Monet, qui résidait depuis sept ans à Giverny, fit l'acquisition de sa maison en 1890. Il remplira son vaste jardin de fleurs et de plantes les plus rares et fera construire un petit pont japonais au-dessus d'un étang où s'étalent des nymphéas. Il trouvera là l'objet de ses recherches sur l'" instantanéité ", ce qui le conduit à entreprendre de grandes séries sur un même sujet. Il expose chez Durand-Ruel, en 1891, 15 toiles des Meules, des Peupliers du bord de l'Epte. En juillet 1892, il épouse Alice Raingo, veuve d'Ernest Hoschedé. Lors du choix des artistes pour décorer l'Hôtel de Ville de Paris, en 1892, Monet recueille quatre voix. En 1894, Cézanne vient s'installer à l'auberge de Giverny, et, en février 1895, Monet part pour la Norvège, où il restera quelques mois près de Christiania : Mont Kolsaas (Paris, musée d'Orsay ; Paris, musée Marmottan).
Du 10 au 31 mai 1895, il expose 49 toiles chez Durand-Ruel, dont 20 Cathédrales et 8 toiles de Norvège. En 1896 et en 1897, il fait plusieurs séjours en Normandie (Pourville, Dieppe, Varengeville, Honfleur) et peint des paysages et des natures mortes.
Chez Georges Petit en 1897, il expose une série d'études sur les Nymphéas. En 1900, Monet se rend à Londres — où il reviendra d'ailleurs à plusieurs reprises — pour peindre une série de toiles sur la Tamise. À son retour, 37 d'entre elles seront exposées chez Durand-Ruel. De son voyage à Venise en 1908, il rapporte 29 toiles, exposées en 1912 chez Bernheim : le Palais ducal (New York, Brooklyn Museum), le Grand Canal (Boston, M. F. A.). Les 48 paysages d'eau aux Nymphéas, peints entre 1904 et 1906 et exposés chez Durand-Ruel du 5 mai au 5 juin 1909, remportèrent un grand succès.

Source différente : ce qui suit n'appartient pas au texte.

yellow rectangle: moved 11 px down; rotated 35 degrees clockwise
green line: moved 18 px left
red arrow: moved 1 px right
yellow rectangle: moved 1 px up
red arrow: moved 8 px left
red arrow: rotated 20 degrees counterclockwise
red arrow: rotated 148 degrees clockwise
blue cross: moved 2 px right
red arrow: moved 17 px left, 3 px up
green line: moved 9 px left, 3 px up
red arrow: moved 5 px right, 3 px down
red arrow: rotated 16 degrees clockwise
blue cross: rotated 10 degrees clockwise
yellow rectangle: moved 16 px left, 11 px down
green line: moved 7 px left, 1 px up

Le 19 mai 1911, sa femme, Alice, meurt à Giverny. Sa belle-fille, Blanche Hoschedé-Monet, épouse de son fils Jean et peintre elle-même, veillera sur le maître et l'entourera d'affection jusqu'à sa mort.

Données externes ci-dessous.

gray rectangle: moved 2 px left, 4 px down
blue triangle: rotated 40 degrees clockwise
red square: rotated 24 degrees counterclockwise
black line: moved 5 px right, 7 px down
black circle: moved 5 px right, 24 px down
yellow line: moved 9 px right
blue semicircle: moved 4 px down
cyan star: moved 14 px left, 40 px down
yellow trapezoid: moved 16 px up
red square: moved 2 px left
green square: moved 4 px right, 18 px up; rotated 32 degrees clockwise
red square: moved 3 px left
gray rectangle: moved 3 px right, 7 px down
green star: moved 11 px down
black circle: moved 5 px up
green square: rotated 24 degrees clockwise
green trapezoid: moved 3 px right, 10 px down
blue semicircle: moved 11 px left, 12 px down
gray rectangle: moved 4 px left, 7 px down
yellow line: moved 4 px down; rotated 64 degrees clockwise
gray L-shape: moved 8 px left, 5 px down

En 1914, Monet fait construire dans son jardin de Giverny un grand atelier lumineux pour y peindre de vastes tableaux sur le thème des Nymphéas (un certain nombre, restés dans cet atelier, se trouvent maintenant au musée Marmottan à Paris). En novembre 1918, à l'instigation de Clemenceau, il décide de remettre à la France plusieurs de ces toiles, formant une grande décoration. L'Orangerie des Tuileries est choisie. Monet désigne l'emplacement des panneaux dans les deux salles du rez-de-chaussée et signe l'acte de donation le 12 avril 1922. Retardé dans l'achèvement de cet immense travail par une opération de la cataracte, il termine cette œuvre magistrale avant de mourir, le 5 décembre 1926. L'inauguration de cet ensemble aura lieu le 17 mai 1927. Monet est un des rares peintres, avec Renoir et Degas, qui put voir ses tableaux exposés au Louvre de son vivant : 14 Monet de la collection Camondo y furent en effet exposés en 1914.
Une grande partie des études des Nymphéas fut présentée chez Katia Granoff en 1956 et 1957. Dès lors, les critiques considérèrent Monet comme l'un des précurseurs de l'Abstraction lyrique et notamment du Paysagisme abstrait. Tous les grands musées du monde possèdent des tableaux de Monet ; parmi les plus importants, citons le musée d'Orsay à Paris (72 toiles), le musée Marmottan (75 toiles léguées par le fils de l'artiste en 1968 ou provenant de la coll. de Bellio), le Metropolitan Museum de New York (30 toiles), le M. F. A. de Boston (près de 30 toiles) et l'Art Inst. de Chicago (plus de 30 toiles). Une rétrospective Monet a été présentée (Chicago, The Art Institute) en 1995.